您可以使用闭包来保持i对循环内当前值的引用：

for (i = 0; i < 5; i++) {
    (function(i) {
        setTimeout(function () {
            console.log(i);
        }, Math.floor(Math.random() * 1000));
    })(i); //Pass current value into self-executing anonymous function
}?

However, this is unlikely to print the numbers in order since you use a random timeout (you could use i * 1000instead to make the numbers print in ascending order, one second apart).

但是，这不太可能按顺序打印数字，因为您使用了随机超时（您可以使用i * 1000以升序打印数字，相隔一秒）。

Here's a working example.

这是一个工作示例。

You need to pass ito the function being used in the setTimeout.
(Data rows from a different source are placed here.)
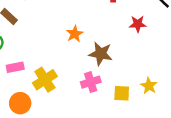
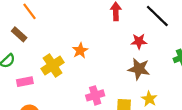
brown star: (101, 54) -> (139, 69), moved
yellow cross: (45, 80) -> (53, 66), moved

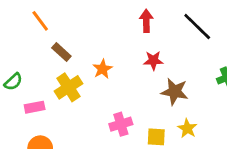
brown rectangle: (19, 34) -> (61, 52), moved
red star: (139, 41) -> (153, 60), moved

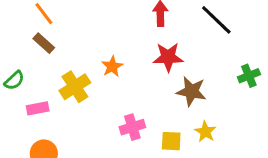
brown rectangle: (61, 52) -> (44, 43), moved
red star: (153, 60) -> (168, 57), size x1.4

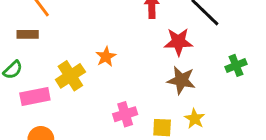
brown rectangle: (44, 43) -> (28, 34), moved, turned -42
red star: (168, 57) -> (178, 42), moved
pink rectangle: (38, 108) -> (35, 96), size x1.4

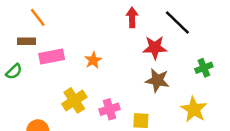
yellow cross: (70, 76) -> (74, 100), moved
pink rectangle: (35, 96) -> (52, 56), moved
yellow star: (195, 119) -> (194, 109), moved, size x1.5

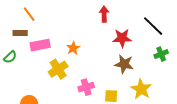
black line: (177, 22) -> (153, 26), moved
yellow cross: (74, 100) -> (58, 69), moved
yellow star: (194, 109) -> (141, 89), moved

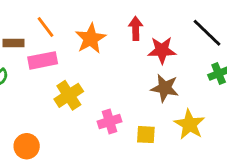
orange line: (29, 14) -> (46, 27), moved
red arrow: (104, 14) -> (136, 28), moved
orange star: (73, 48) -> (91, 39), moved, size x1.5

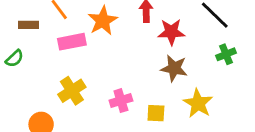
pink rectangle: (43, 60) -> (72, 42), moved
yellow cross: (69, 95) -> (72, 91), moved

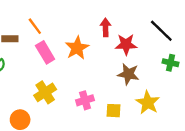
orange star: (103, 21) -> (77, 48), moved
pink rectangle: (72, 42) -> (45, 52), turned 70
green cross: (226, 54) -> (170, 63), turned 35

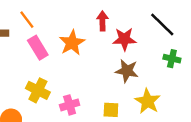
yellow cross: (45, 92) -> (38, 90), turned -30
pink cross: (85, 100) -> (70, 105), moved

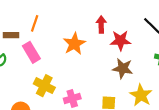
orange line: (27, 20) -> (35, 23), turned 56
pink rectangle: (38, 48) -> (31, 52), moved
By the time your first method is executed, iis already set to 5.

您需要传递i给setTimeout. 执行第一个方法时，i已设置为 5。

Since your timeout is variable due to the call to Math.Random(), the timeouts will be different and you won't get them in the sequence you're expecting.

由于您的超时因调用而发生变化Math.Random()，因此超时将有所不同，您不会按照预期的顺序获得它们。

Here's a working example

这是一个工作示例

for (i = 0; i < 5; i++) {
    (function(i) {
        setTimeout(function () {
            console.log(i);
        }, 1000);
    })(i);
}

Changing Math.floor(Math.random() * 1000)to simply 1000ensures that the functions execute in the order you're expecting.

更改Math.floor(Math.random() * 1000)为只是1000确保函数按您期望的顺序执行。

You need to wrap the "interesting" code in a function that closes over iand copies it in a local variable:

您需要将“有趣”的代码包装在一个关闭的函数中i并将其复制到局部变量中：

for (i = 0; i < 5; i++) {
  (function() {
    var j = i;
    setTimeout(function () {
      console.log(j);
    }, Math.floor(Math.random() * 1000));
  })();
}

The "intermediate" function call forces the value of jto be fixed at the point that function is called, so within each setTimeoutcallback the value of jis different.

“中间”函数调用强制在调用函数时j固定的值，因此在每个setTimeout回调中， 的值j是不同的。